Enoxaparin plus compression stockings compared with compression stockings alone in the prevention of venous thromboembolism after elective neurosurgery

G Agnelli, F Piovella, P Buoncristiani, P Severi, M Pini, A D'Angelo, C Beltrametti, M Damiani, G C Andrioli, R Pugliese, A Iorio, G Brambilla
New England Journal of Medicine 1998 July 9, 339 (2): 80-5

BACKGROUND: Compression stockings are recommended for prophylaxis against venous thromboembolism in patients undergoing neurosurgery, but anticoagulant agents have not gained wide acceptance because of concern about intracranial bleeding.

METHODS: In a multicenter, randomized, double-blind trial, we assessed the efficacy and safety of enoxaparin in conjunction with the use of compression stockings in the prevention of venous thromboembolism in patients undergoing elective neurosurgery. Enoxaparin (40 mg once daily) or placebo was given subcutaneously for not less than seven days beginning within 24 hours after the completion of surgery. The primary end point was symptomatic, objectively confirmed venous thromboembolism or deep-vein thrombosis assessed by bilateral venography, which was performed in all patients on day 8+/-1. Bleeding side effects were carefully assessed.

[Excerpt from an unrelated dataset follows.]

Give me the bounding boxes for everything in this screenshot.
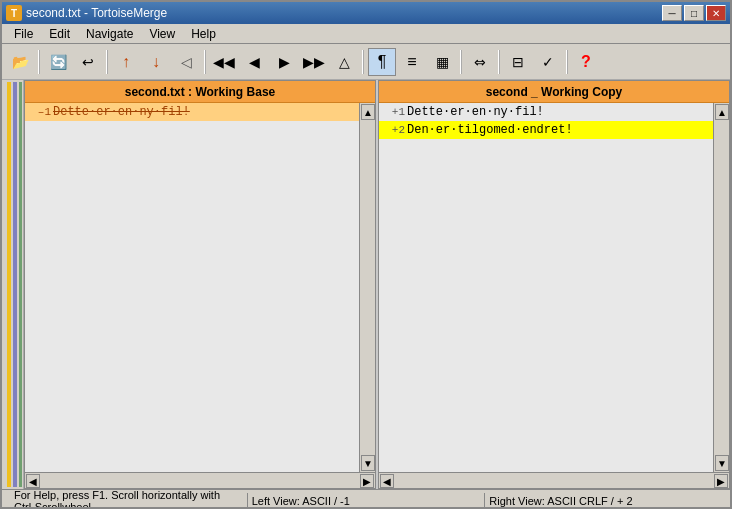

RESULTS: Among the 307 patients assigned to treatment groups, 129 of the 154 patients receiving placebo (84 percent) and 130 of the 153 patients receiving enoxaparin (85 percent) had venographic studies adequate for analysis. An additional patient in the placebo group died before venography of autopsy-confirmed pulmonary embolism. In this analysis, 42 patients given placebo (32 percent) and 22 patients given enoxaparin (17 percent) had deep-vein thrombosis (relative risk in the enoxaparin group, 0.52; 95 percent confidence interval, 0.33 to 0.82; P=0.004). The rates of proximal deep-vein thrombosis were 13 percent in patients receiving placebo and 5 percent in patients receiving enoxaparin (relative risk in the enoxaparin group, 0.41; 95 percent confidence interval, 0.17 to 0.95; P=0.04). Two patients in the placebo group died of autopsy-confirmed pulmonary embolism on days 9 and 16. Major bleeding occurred in four patients receiving placebo (intracranial bleeding in all four) and four patients (intracranial bleeding in three) receiving enoxaparin (3 percent of each group).

CONCLUSIONS: Enoxaparin combined with compression stockings is more effective than compression stockings alone for the prevention of venous thromboembolism after elective neurosurgery and does not cause excessive bleeding.